▶ _What you should do_: Starting at the first entry below, repeat all the data word for word and drop the pictures.

(Dataset entries)
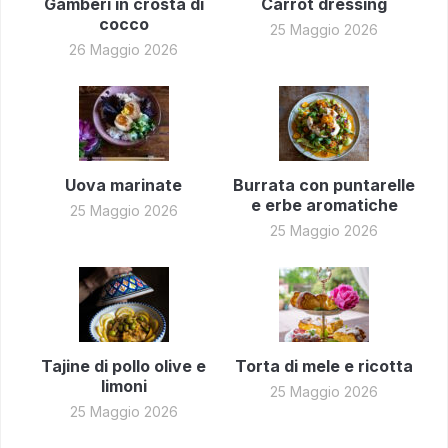
Gamberi in crosta di
Carrot dressing
cocco
25 Maggio 2026
26 Maggio 2026
Uova marinate
Burrata con puntarelle
e erbe aromatiche
25 Maggio 2026
25 Maggio 2026
Tajine di pollo olive e
Torta di mele e ricotta
limoni
25 Maggio 2026
25 Maggio 2026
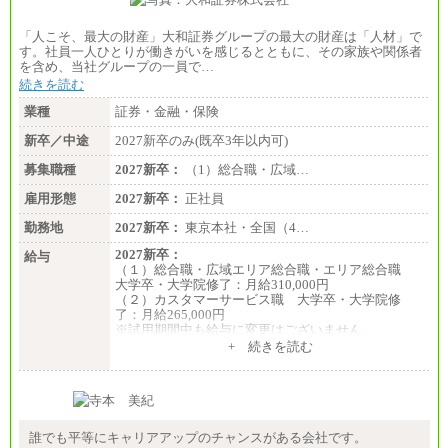
「人こそ、最大の財産」大和証券グループの最大の財産は「人材」で
す。社員一人ひとりが働きがいを感じるとともに、その家族や関係者
を含め、当社グループの一員で…
続きを読む
業種
証券・金融・保険
新卒／中途
2027新卒のみ(既卒3年以内可)
募集職種
2027新卒：
（1）総合職・広域…
雇用形態
2027新卒：
正社員
勤務地
2027新卒：
東京本社・全国（4…
2027新卒：
給与
（１）総合職・広域エリア総合職・エリア総合職
大学卒・大学院修了：月給310,000円
（２）カスタマーサービス職 大学卒・大学院修
了：月給265,000円
※試用期間中も給与に変更はございません
+ 続きを読む
誰でも平等にキャリアアップのチャンスがある会社です。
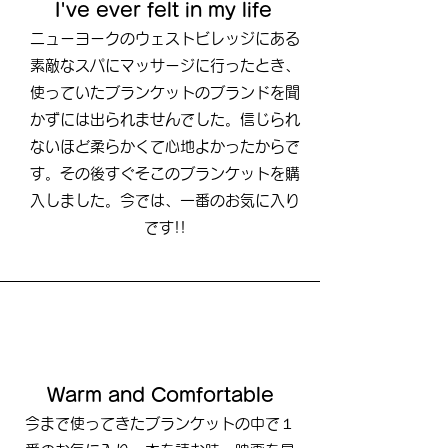
I've ever felt in my life
ニューヨークのウェストビレッジにある
素敵なスパにマッサージに行ったとき、
使っていたブランケットのブランドを聞
かずには出られませんでした。信じられ
ないほど柔らかくて心地よかったからで
す。その後すぐそこのブランケットを購
入しました。今では、一番のお気に入り
です!!
Warm and Comfortable
​今まで使ってきたブランケットの中で１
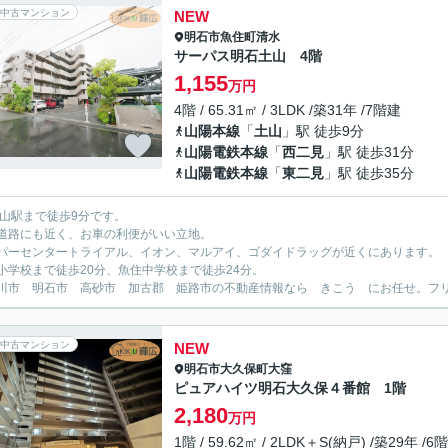
中古マンション
NEW
明石市
魚住町清水
サーパス明石土山 4階
1,155
万円
4階 / 65.31㎡ / 3LDK /築31年 /7階建
山陽本線
「
土山
」駅 徒歩9分
山陽電鉄本線
「
西二見
」駅 徒歩31分
山陽電鉄本線
「
東二見
」駅 徒歩35分
土山駅まで徒歩9分です。
道路にも近く、お車の利便がいい立地。
パーセンタートライアル、イオン、マルアイ、ゴダイドラッグが近くにあります。
小学校まで徒歩20分、魚住中学校まで徒歩24分。
川市 明石市 高砂市 加古郡 姫路市の不動産情報なら きこう にお任せ。フリーダイ
中古マンション
NEW
明石市
大久保町大窪
ピュアハイツ明石大久保４番館 1階
2,180
万円
1階 / 59.62㎡ / 2LDK＋S(納戸) /築29年 /6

▶ _Reply_:
Gamberi in crosta di
Carrot dressing
cocco
25 Maggio 2026
26 Maggio 2026
Uova marinate
Burrata con puntarelle
e erbe aromatiche
25 Maggio 2026
25 Maggio 2026
Tajine di pollo olive e
Torta di mele e ricotta
limoni
25 Maggio 2026
25 Maggio 2026
「人こそ、最大の財産」大和証券グループの最大の財産は「人材」で
す。社員一人ひとりが働きがいを感じるとともに、その家族や関係者
を含め、当社グループの一員で…
続きを読む
業種
証券・金融・保険
新卒／中途
2027新卒のみ(既卒3年以内可)
募集職種
2027新卒：
（1）総合職・広域…
雇用形態
2027新卒：
正社員
勤務地
2027新卒：
東京本社・全国（4…
2027新卒：
給与
（１）総合職・広域エリア総合職・エリア総合職
大学卒・大学院修了：月給310,000円
（２）カスタマーサービス職 大学卒・大学院修
了：月給265,000円
※試用期間中も給与に変更はございません
+ 続きを読む
誰でも平等にキャリアアップのチャンスがある会社です。
I've ever felt in my life
ニューヨークのウェストビレッジにある
素敵なスパにマッサージに行ったとき、
使っていたブランケットのブランドを聞
かずには出られませんでした。信じられ
ないほど柔らかくて心地よかったからで
す。その後すぐそこのブランケットを購
入しました。今では、一番のお気に入り
です!!
Warm and Comfortable
​今まで使ってきたブランケットの中で１
中古マンション
NEW
明石市
魚住町清水
サーパス明石土山 4階
1,155
万円
4階 / 65.31㎡ / 3LDK /築31年 /7階建
山陽本線
「
土山
」駅 徒歩9分
山陽電鉄本線
「
西二見
」駅 徒歩31分
山陽電鉄本線
「
東二見
」駅 徒歩35分
土山駅まで徒歩9分です。
道路にも近く、お車の利便がいい立地。
パーセンタートライアル、イオン、マルアイ、ゴダイドラッグが近くにあります。
小学校まで徒歩20分、魚住中学校まで徒歩24分。
川市 明石市 高砂市 加古郡 姫路市の不動産情報なら きこう にお任せ。フリーダイ
中古マンション
NEW
明石市
大久保町大窪
ピュアハイツ明石大久保４番館 1階
2,180
万円
1階 / 59.62㎡ / 2LDK＋S(納戸) /築29年 /6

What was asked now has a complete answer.